Nurel Javissyarqi*
http://pustakapujangga.com/?p=213
Darimu gairah meledakkan kulit dan isi, ruh hayat timur barat menggelinjak
ke dada awan merangkul ombak, ketika warna tak lagi persoalkan cahaya ( XI:I).
Kepadamu berakhirnya jiwa-jiwa dahaga, dayadinaya persetubuhan harum
merangsek di altar puja, kelepakan kekupu bercinta menggelepar lelah (XI:II).
Inikah telempap sembahyang? Persinggahan paling menyenangkan?
Atau persembahan sungguh menakutkan? (XI:III).
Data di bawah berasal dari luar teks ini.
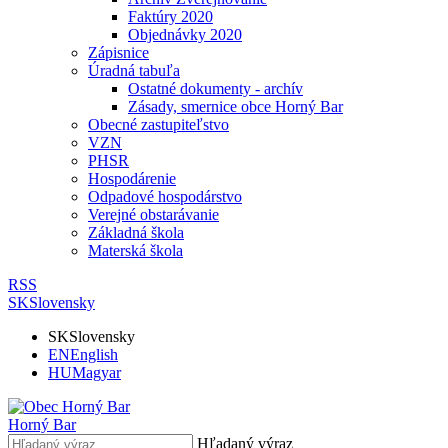
Faktúry 2020
Objednávky 2020
Zápisnice
Úradná tabuľa
Ostatné dokumenty - archív
Zásady, smernice obce Horný Bar
Obecné zastupiteľstvo
VZN
PHSR
Hospodárenie
Odpadové hospodárstvo
Verejné obstarávanie
Základná škola
Materská škola
RSS
SK
Slovensky
SK
Slovensky
EN
English
HU
Magyar
Horný Bar
Hľadaný výraz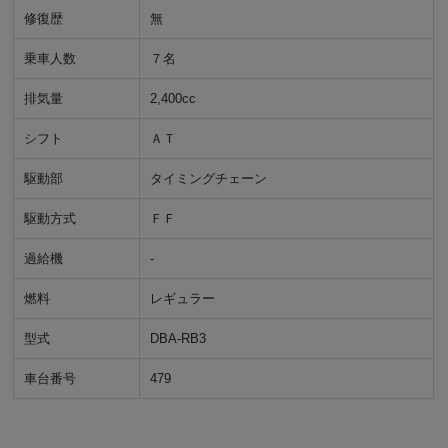
修復歴
無
乗車人数
７名
排気量
2,400cc
シフト
ＡＴ
駆動部
タイミングチェーン
駆動方式
ＦＦ
過給機
-
燃料
レギュラー
型式
DBA-RB3
車台番号
479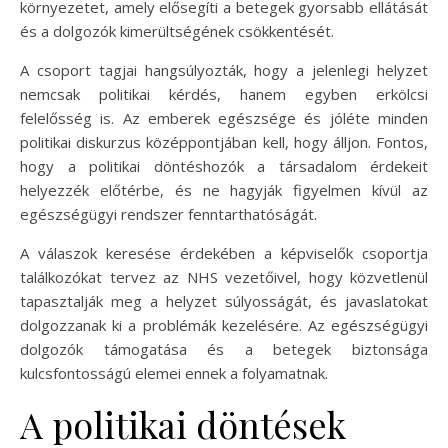
környezetet, amely elősegíti a betegek gyorsabb ellátását
és a dolgozók kimerültségének csökkentését.
A csoport tagjai hangsúlyozták, hogy a jelenlegi helyzet
nemcsak politikai kérdés, hanem egyben erkölcsi
felelősség is. Az emberek egészsége és jóléte minden
politikai diskurzus középpontjában kell, hogy álljon. Fontos,
hogy a politikai döntéshozók a társadalom érdekeit
helyezzék előtérbe, és ne hagyják figyelmen kívül az
egészségügyi rendszer fenntarthatóságát.
A válaszok keresése érdekében a képviselők csoportja
találkozókat tervez az NHS vezetőivel, hogy közvetlenül
tapasztalják meg a helyzet súlyosságát, és javaslatokat
dolgozzanak ki a problémák kezelésére. Az egészségügyi
dolgozók támogatása és a betegek biztonsága
kulcsfontosságú elemei ennek a folyamatnak.
A politikai döntések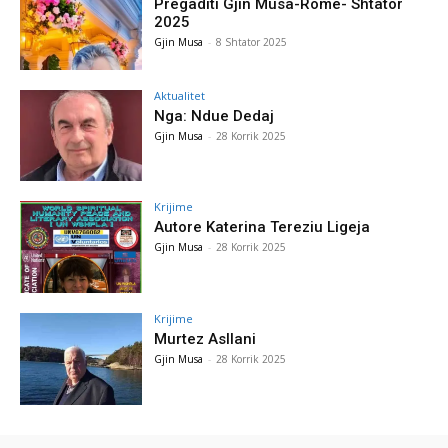
Pregaditi Gjin Musa-Rome- Shtator
2025
Gjin Musa
-
8 Shtator 2025
Aktualitet
Nga: Ndue Dedaj
Gjin Musa
-
28 Korrik 2025
Krijime
Autore Katerina Tereziu Ligeja
Gjin Musa
-
28 Korrik 2025
Krijime
Murtez Asllani
Gjin Musa
-
28 Korrik 2025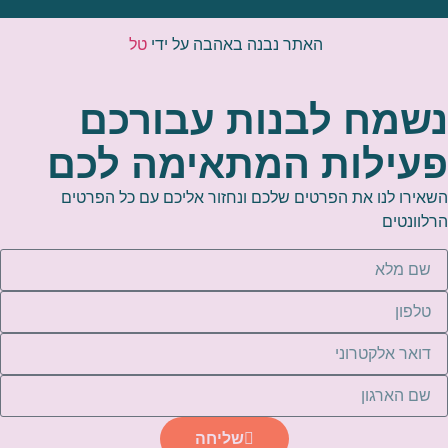
האתר נבנה באהבה על ידי
טל
נשמח לבנות עבורכם
פעילות המתאימה לכם
השאירו לנו את הפרטים שלכם ונחזור אליכם עם כל הפרטים
הרלוונטים
שליחה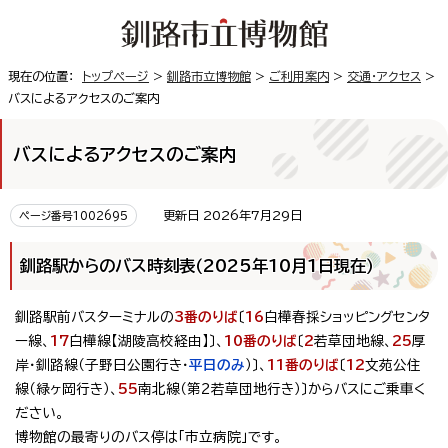
現在の位置：
トップページ
>
釧路市立博物館
>
ご利用案内
>
交通・アクセス
>
バスによるアクセスのご案内
バスによるアクセスのご案内
更新日 2026年7月29日
ページ番号1002695
釧路駅からのバス時刻表（2025年10月1日現在）
釧路駅前バスターミナルの
3番のりば
〔
16
白樺春採ショッピングセンタ
ー線、
17
白樺線【湖陵高校経由】〕、
10番のりば
〔
2
若草団地線、
25
厚
岸・釧路線（子野日公園行き・
平日のみ
）〕、
11番のりば
〔
12
文苑公住
線（緑ヶ岡行き）、
55
南北線（第2若草団地行き）〕からバスにご乗車く
ださい。
博物館の最寄りのバス停は「市立病院」です。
Di balik awan senja, sukma terpenjara berkata; menyambar dedahan
senyawa petir liar persekutuan menjelma lengan sungai mengalirkan cita (XI:IV).
Mula berhitung hulu lalu nasib menuntun ke samudra renungmu (XI:V).
Setiap tapak-tapak langkah mentari mematangkan usia pohon jati, batuan kali
terawat denyutan kasih, melepas lumut berelusan kencang mengarus deras (XI:VI).
Menyendiri di udara, sayapnya tenang tiada ketahui tiraninya pedut (XI:VII).
Datang belaian keikhlasan, pepadian merunduk, reranting ringan dilewati,
sesampai waktu ditunggu, setentram jabang jabang bayi dalam dekapan ibu (XI:VIII).
Ia melanjutkan walau jauh gelisah mengingatnya,
kecepatan petapa bertafakkur dalam kubur leluka (XI:IX).
Siur bayu pada pelepah pohon kelapa menyuarakan masa,
musim-musim menyeret gelegak bintang memberi kecupan (XI:X).
Percayalah Garuda Ngawangga menuntunnya dari abad dulu,
mengajarkan bagaimana menerbangkan sayap-sayap harapan (XI:XI)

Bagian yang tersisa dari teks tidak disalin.